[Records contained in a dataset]
════════════════════
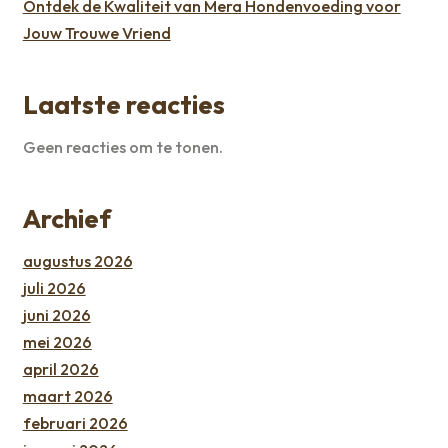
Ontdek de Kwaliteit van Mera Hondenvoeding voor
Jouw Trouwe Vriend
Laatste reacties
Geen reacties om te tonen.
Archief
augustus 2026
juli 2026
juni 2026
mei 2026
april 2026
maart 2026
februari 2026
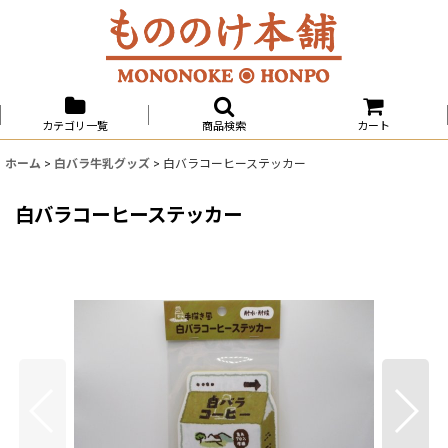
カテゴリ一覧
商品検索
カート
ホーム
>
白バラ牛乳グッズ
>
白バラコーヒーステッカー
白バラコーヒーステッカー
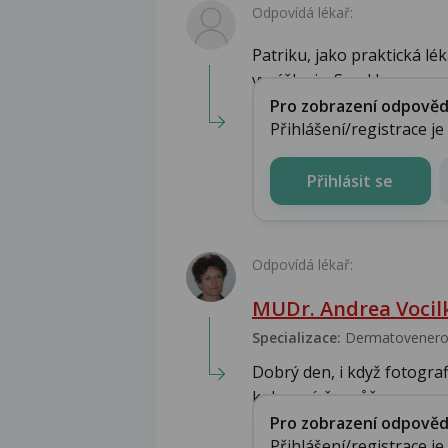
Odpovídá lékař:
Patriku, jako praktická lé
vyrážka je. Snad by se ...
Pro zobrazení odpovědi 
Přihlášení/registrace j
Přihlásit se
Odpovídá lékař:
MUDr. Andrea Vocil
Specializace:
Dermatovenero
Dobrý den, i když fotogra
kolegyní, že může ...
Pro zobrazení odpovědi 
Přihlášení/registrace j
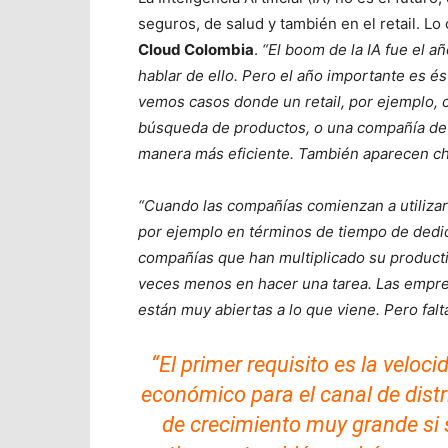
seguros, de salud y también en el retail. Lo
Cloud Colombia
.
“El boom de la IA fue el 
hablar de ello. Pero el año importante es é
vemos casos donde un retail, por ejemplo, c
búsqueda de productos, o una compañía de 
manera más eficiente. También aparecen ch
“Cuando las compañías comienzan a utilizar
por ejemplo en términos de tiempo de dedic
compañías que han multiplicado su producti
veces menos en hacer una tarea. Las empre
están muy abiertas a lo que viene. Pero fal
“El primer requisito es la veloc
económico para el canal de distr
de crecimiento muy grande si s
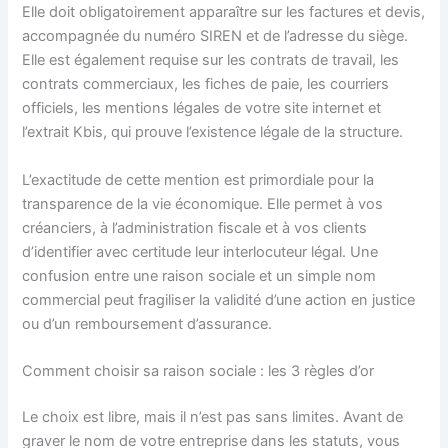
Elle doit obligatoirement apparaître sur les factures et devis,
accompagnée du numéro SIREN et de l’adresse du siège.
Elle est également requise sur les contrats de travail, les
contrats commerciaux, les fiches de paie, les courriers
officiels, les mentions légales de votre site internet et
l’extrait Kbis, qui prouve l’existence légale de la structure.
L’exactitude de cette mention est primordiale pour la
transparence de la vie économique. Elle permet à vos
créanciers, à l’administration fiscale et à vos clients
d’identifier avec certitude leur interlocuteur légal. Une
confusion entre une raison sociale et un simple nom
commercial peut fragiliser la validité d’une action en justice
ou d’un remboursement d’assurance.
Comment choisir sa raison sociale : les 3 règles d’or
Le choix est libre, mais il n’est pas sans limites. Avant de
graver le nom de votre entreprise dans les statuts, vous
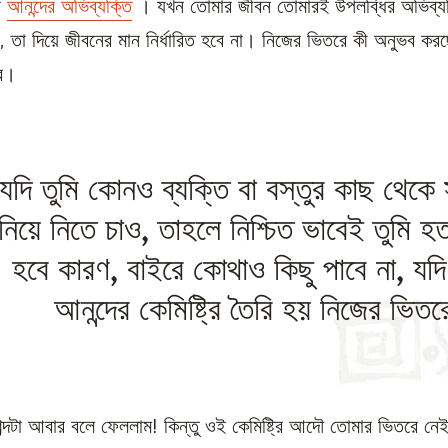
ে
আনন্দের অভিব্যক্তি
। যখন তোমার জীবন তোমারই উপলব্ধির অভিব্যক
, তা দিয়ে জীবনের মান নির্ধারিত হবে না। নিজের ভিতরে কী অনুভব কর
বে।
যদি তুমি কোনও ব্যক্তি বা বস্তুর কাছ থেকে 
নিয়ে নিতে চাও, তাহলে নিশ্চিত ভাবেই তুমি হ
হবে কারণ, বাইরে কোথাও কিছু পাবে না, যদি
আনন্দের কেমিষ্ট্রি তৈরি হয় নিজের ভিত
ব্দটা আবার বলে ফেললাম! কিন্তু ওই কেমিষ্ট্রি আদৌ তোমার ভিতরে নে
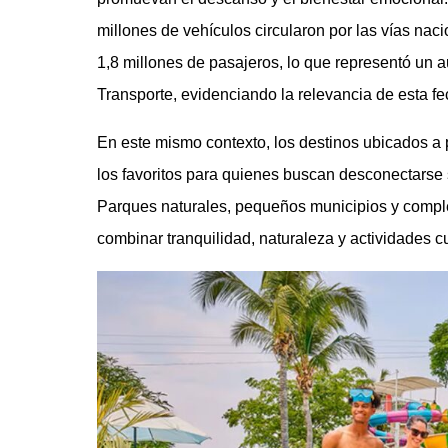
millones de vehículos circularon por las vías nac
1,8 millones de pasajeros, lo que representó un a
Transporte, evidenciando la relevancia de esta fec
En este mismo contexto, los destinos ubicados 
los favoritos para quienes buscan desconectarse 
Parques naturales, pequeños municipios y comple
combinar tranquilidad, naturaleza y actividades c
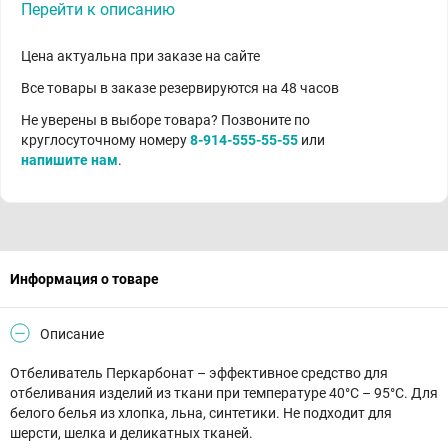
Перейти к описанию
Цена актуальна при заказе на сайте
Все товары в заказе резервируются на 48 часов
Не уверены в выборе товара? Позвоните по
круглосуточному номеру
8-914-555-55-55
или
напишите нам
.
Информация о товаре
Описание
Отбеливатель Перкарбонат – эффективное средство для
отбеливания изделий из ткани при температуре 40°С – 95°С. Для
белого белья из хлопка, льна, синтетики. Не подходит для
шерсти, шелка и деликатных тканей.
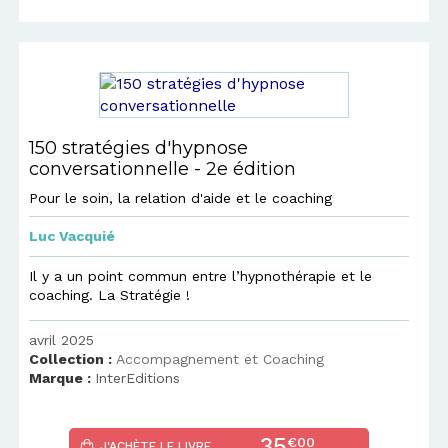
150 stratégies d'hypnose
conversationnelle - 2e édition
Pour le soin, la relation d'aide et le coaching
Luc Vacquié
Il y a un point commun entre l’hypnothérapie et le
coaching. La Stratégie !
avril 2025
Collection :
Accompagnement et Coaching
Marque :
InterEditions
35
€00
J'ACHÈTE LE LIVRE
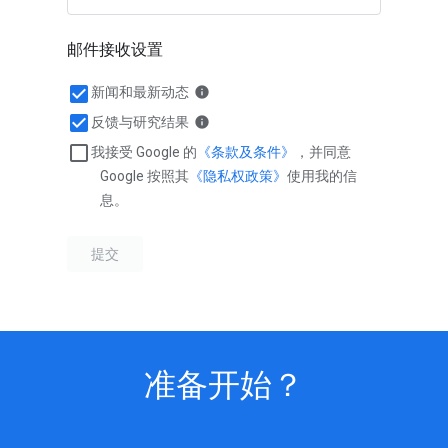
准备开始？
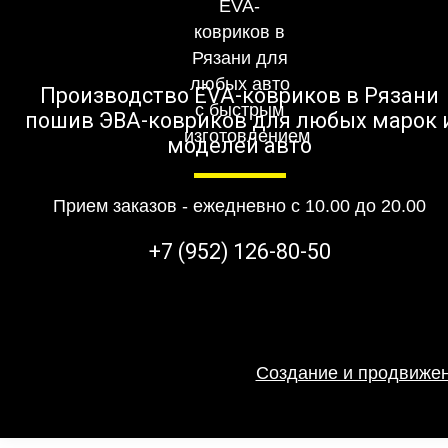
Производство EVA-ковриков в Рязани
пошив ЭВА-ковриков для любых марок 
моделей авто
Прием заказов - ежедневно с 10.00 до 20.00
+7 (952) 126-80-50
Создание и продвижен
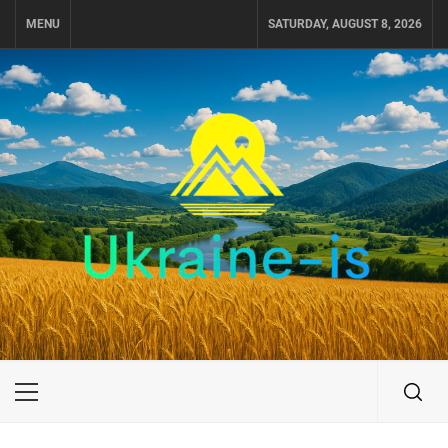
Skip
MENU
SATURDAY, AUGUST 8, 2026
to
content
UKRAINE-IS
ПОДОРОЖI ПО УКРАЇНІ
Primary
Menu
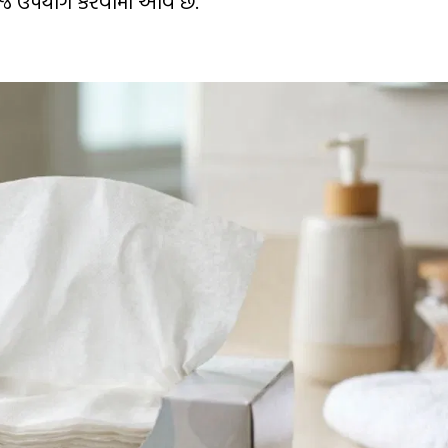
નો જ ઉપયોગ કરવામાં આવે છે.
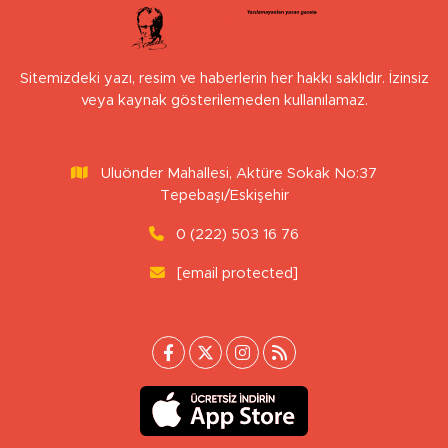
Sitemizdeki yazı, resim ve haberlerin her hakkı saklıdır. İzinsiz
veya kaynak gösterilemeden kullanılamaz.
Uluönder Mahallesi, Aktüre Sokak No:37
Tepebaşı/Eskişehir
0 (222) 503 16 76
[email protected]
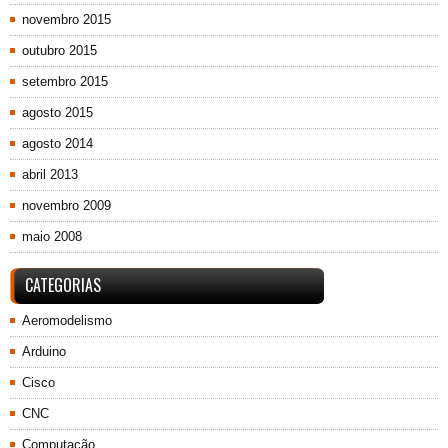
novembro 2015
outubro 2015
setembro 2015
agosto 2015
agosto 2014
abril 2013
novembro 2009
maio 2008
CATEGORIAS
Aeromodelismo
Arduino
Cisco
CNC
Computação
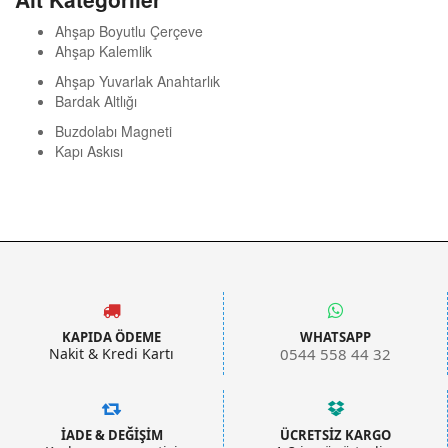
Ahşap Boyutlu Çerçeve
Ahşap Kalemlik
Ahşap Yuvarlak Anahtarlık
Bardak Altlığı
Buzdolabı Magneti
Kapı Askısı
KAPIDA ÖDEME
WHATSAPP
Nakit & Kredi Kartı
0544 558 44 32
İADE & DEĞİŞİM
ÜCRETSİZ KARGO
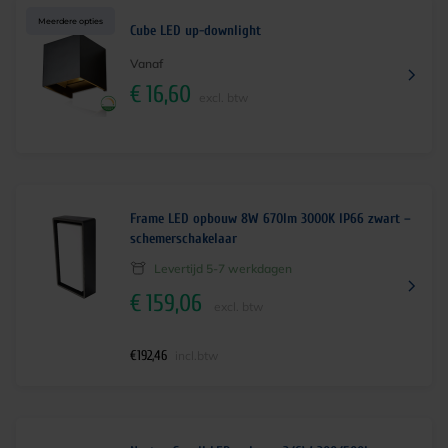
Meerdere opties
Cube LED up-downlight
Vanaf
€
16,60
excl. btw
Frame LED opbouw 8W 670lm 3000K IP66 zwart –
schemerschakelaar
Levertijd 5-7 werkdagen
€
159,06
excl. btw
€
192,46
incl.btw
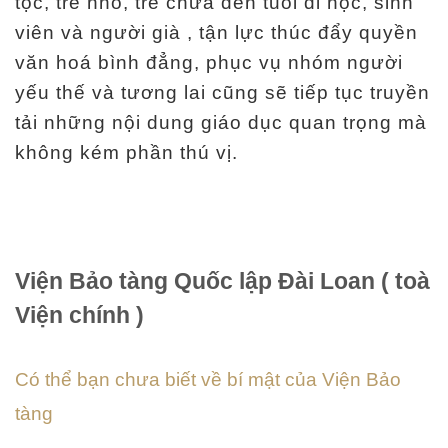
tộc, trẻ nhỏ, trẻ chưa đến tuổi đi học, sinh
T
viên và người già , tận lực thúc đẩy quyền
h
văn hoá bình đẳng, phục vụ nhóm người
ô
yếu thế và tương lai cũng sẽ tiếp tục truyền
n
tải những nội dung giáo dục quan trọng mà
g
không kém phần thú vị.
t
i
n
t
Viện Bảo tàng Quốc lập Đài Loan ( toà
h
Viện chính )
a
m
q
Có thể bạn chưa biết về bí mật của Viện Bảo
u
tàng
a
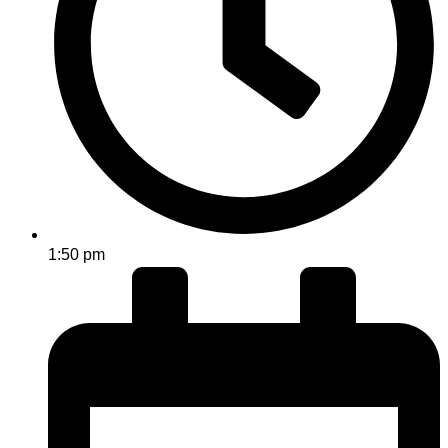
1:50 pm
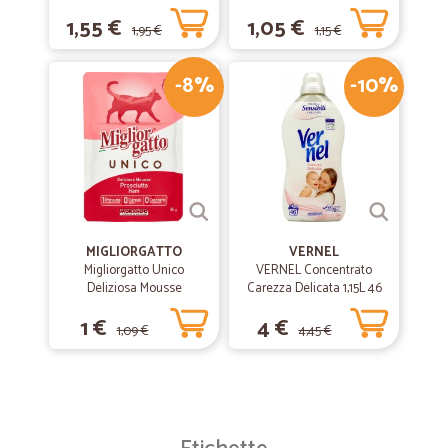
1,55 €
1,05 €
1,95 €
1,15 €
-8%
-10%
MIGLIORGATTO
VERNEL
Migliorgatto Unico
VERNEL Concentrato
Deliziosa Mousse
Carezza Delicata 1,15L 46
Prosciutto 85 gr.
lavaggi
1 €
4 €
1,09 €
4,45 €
════════════════════
● What the task requires
With the pictures removed, copy the data above word for word.

● Reply
Ontdek de Kwaliteit van Mera Hondenvoeding voor
Jouw Trouwe Vriend
Laatste reacties
Geen reacties om te tonen.
Archief
augustus 2026
juli 2026
juni 2026
mei 2026
april 2026
maart 2026
februari 2026
カテゴリ一覧
商品検索
カート
ホーム
>
白バラ牛乳グッズ
>
白バラコーヒーステッカー
白バラコーヒーステッカー
Odpovídá lékař:
Patriku, jako praktická lé
vyrážka je. Snad by se ...
Pro zobrazení odpovědi 
Přihlášení/registrace j
Přihlásit se
Odpovídá lékař:
MUDr. Andrea Vocil
Specializace:
Dermatovenero
Dobrý den, i když fotogra
kolegyní, že může ...
Pro zobrazení odpovědi 
Přihlášení/registrace j
seguros, de salud y también en el retail. Lo
Cloud Colombia
.
“El boom de la IA fue el 
hablar de ello. Pero el año importante es é
vemos casos donde un retail, por ejemplo, c
búsqueda de productos, o una compañía de 
manera más eficiente. También aparecen ch
“Cuando las compañías comienzan a utilizar
por ejemplo en términos de tiempo de dedic
compañías que han multiplicado su producti
veces menos en hacer una tarea. Las empre
están muy abiertas a lo que viene. Pero fal
“El primer requisito es la veloc
económico para el canal de distr
de crecimiento muy grande si s
Elle doit obligatoirement apparaître sur les factures et devis,
accompagnée du numéro SIREN et de l’adresse du siège.
Elle est également requise sur les contrats de travail, les
contrats commerciaux, les fiches de paie, les courriers
officiels, les mentions légales de votre site internet et
l’extrait Kbis, qui prouve l’existence légale de la structure.
L’exactitude de cette mention est primordiale pour la
transparence de la vie économique. Elle permet à vos
créanciers, à l’administration fiscale et à vos clients
d’identifier avec certitude leur interlocuteur légal. Une
confusion entre une raison sociale et un simple nom
commercial peut fragiliser la validité d’une action en justice
ou d’un remboursement d’assurance.
Comment choisir sa raison sociale : les 3 règles d’or
Le choix est libre, mais il n’est pas sans limites. Avant de
graver le nom de votre entreprise dans les statuts, vous
ে
আনন্দের অভিব্যক্তি
। যখন তোমার জীবন তোমারই উপলব্ধির অভিব্যক
, তা দিয়ে জীবনের মান নির্ধারিত হবে না। নিজের ভিতরে কী অনুভব কর
বে।
যদি তুমি কোনও ব্যক্তি বা বস্তুর কাছ থেকে 
নিয়ে নিতে চাও, তাহলে নিশ্চিত ভাবেই তুমি হ
হবে কারণ, বাইরে কোথাও কিছু পাবে না, যদি
আনন্দের কেমিষ্ট্রি তৈরি হয় নিজের ভিত
ব্দটা আবার বলে ফেললাম! কিন্তু ওই কেমিষ্ট্রি আদৌ তোমার ভিতরে নে
millones de vehículos circularon por las vías nac
1,8 millones de pasajeros, lo que representó un a
Transporte, evidenciando la relevancia de esta fec
En este mismo contexto, los destinos ubicados 
los favoritos para quienes buscan desconectarse 
Parques naturales, pequeños municipios y comple
combinar tranquilidad, naturaleza y actividades c
Перейти к описанию
Цена актуальна при заказе на сайте
Все товары в заказе резервируются на 48 часов
Не уверены в выборе товара? Позвоните по
круглосуточному номеру
8-914-555-55-55
или
напишите нам
.
Информация о товаре
Описание
Отбеливатель Перкарбонат – эффективное средство для
отбеливания изделий из ткани при температуре 40°С – 95°С. Для
белого белья из хлопка, льна, синтетики. Не подходит для
шерсти, шелка и деликатных тканей.
150 stratégies d'hypnose
conversationnelle - 2e édition
Pour le soin, la relation d'aide et le coaching
Luc Vacquié
Il y a un point commun entre l’hypnothérapie et le
coaching. La Stratégie !
avril 2025
Collection :
Accompagnement et Coaching
Marque :
InterEditions
35
€00
J'ACHÈTE LE LIVRE
准备开始？
Производство EVA-ковриков в Рязани
пошив ЭВА-ковриков для любых марок 
моделей авто
Прием заказов - ежедневно с 10.00 до 20.00
+7 (952) 126-80-50
Создание и продвижен
Skip
MENU
SATURDAY, AUGUST 8, 2026
to
content
UKRAINE-IS
ПОДОРОЖI ПО УКРАЇНІ
Primary
Menu
નો જ ઉપયોગ કરવામાં આવે છે.
Sitemizdeki yazı, resim ve haberlerin her hakkı saklıdır. İzinsiz
veya kaynak gösterilemeden kullanılamaz.
Uluönder Mahallesi, Aktüre Sokak No:37
Tepebaşı/Eskişehir
0 (222) 503 16 76
[email protected]
novembro 2015
outubro 2015
setembro 2015
agosto 2015
agosto 2014
abril 2013
novembro 2009
maio 2008
CATEGORIAS
Aeromodelismo
Arduino
Cisco
CNC
Computação
Ahşap Boyutlu Çerçeve
Ahşap Kalemlik
Ahşap Yuvarlak Anahtarlık
Bardak Altlığı
Buzdolabı Magneti
Kapı Askısı
KAPIDA ÖDEME
WHATSAPP
Nakit & Kredi Kartı
0544 558 44 32
İADE & DEĞİŞİM
ÜCRETSİZ KARGO
Meerdere opties
Cube LED up-downlight
Vanaf
€
16,60
excl. btw
Frame LED opbouw 8W 670lm 3000K IP66 zwart –
schemerschakelaar
Levertijd 5-7 werkdagen
€
159,06
excl. btw
€
192,46
incl.btw
tộc, trẻ nhỏ, trẻ chưa đến tuổi đi học, sinh
T
viên và người già , tận lực thúc đẩy quyền
h
văn hoá bình đẳng, phục vụ nhóm người
ô
yếu thế và tương lai cũng sẽ tiếp tục truyền
n
tải những nội dung giáo dục quan trọng mà
g
không kém phần thú vị.
t
i
n
t
Viện Bảo tàng Quốc lập Đài Loan ( toà
h
Viện chính )
a
m
q
Có thể bạn chưa biết về bí mật của Viện Bảo
u
tàng
a
1:50 pm
1,55 €
1,05 €
1,95 €
1,15 €
-8%
-10%
MIGLIORGATTO
VERNEL
Migliorgatto Unico
VERNEL Concentrato
Deliziosa Mousse
Carezza Delicata 1,15L 46
Prosciutto 85 gr.
lavaggi
1 €
4 €
1,09 €
4,45 €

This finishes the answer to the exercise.